Carolyn exhales. “Yes.”
“What if I can’t?” A soft hiccup from Del’s side. “Carolyn, this isn’t exactly a natural Talent that I’ve had much control over. I’m a Mage. I’m not a Dreamwalker, and when we go in there, it feels like I change. Like I—like there’s someone else inside of me. She knows how it works, but she isn’t telling me, and she isn’t telling you, and I think she wants us to stay there. In her domain.”
“You’re not insane, Del.”
“I’m not saying I am.” More rustling as Del fidgets. “I’m saying I’m scared, Carolyn. I’m actually terrified. I don’t want to go in there, and I don’t want to help Sam more. And what if instead of helping Shawn become stable, I just somehow make things get all shaken up again? What if this time you get stuck, or Shawn does, or we all do? What if we come out and now Shawn goes traveling through pictures, and Sam gets his illusions back, and you’ve got nothing? What if I just make a mess of everything?”

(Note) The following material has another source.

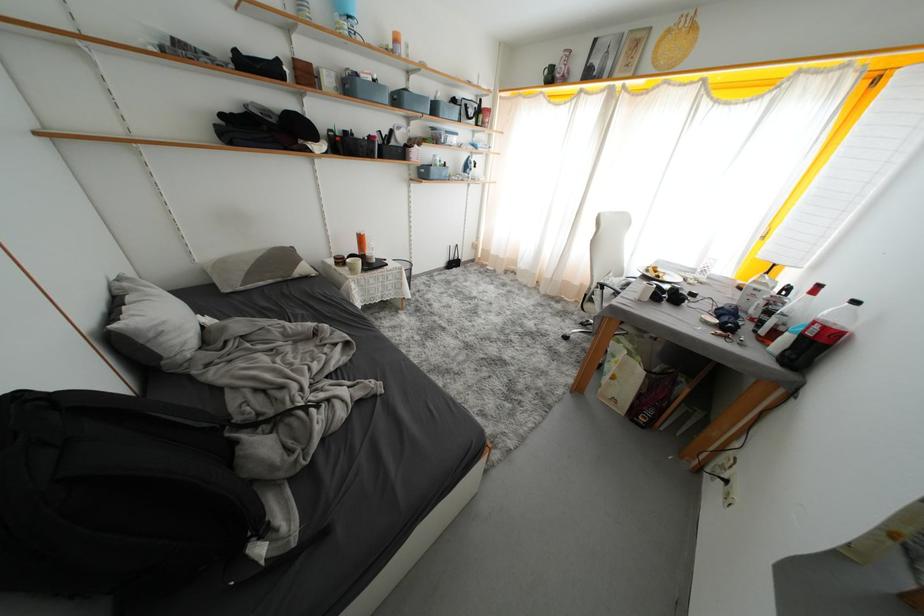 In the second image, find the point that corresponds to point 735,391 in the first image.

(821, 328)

“There are a lot of variables.” Carolyn’s notebook is on her desk, nowhere near her. Heather slides off her bed, grabs the notebook and pen and hands it to her, anticipating her need. Carolyn flips it open and starts making notes. “And you’ve got things I didn’t even think about.”
“I am the one who’s actually done this.”
“Don’t be snippy.” Carolyn quickly scribbles down as much as she can remember. “Maybe the problem is that last time we were five people sharing our Talents. Maybe this time we have to act as one person. We’re better at Rituals now. We’re older, and we understand our Talents more.”
“Maybe you do,” Del mutters dryly.
Okay, no, Carolyn really doesn’t. Things are still changing, and she feels like she’s somehow in Talent adolescence all over again with Kit. “We know how to work with variables,” she says, which is far more accurate.
“What does your professor think?” Del’s voice is small. Scared. It’s hard to reconcile the vulnerable sound with the image still in Carolyn’s mind of this strong woman, always standing up to the world in ways that Carolyn never really could.
“He kind of thinks I’m nuts, in some ways,” Carolyn admits. She has to tell the truth; they have to walk in with eyes open, aware of the pitfalls. “I think he’s exhausted, Del. He’s been fighting all of this since last fall, and it’s so much more than just this thing with Sam. This part isn’t his battle, but he’s taking it on because it’s still something to do with the shadows. And with the things killing people around here, and the way Nikita’s Talent just exploded into the worst winter storms we’ve ever had. Weird has become a way of life, and it’s burying Pawel. So if we can stop some small part of the weird, and maybe even understand it, I think he’s on board. He wants to understand.”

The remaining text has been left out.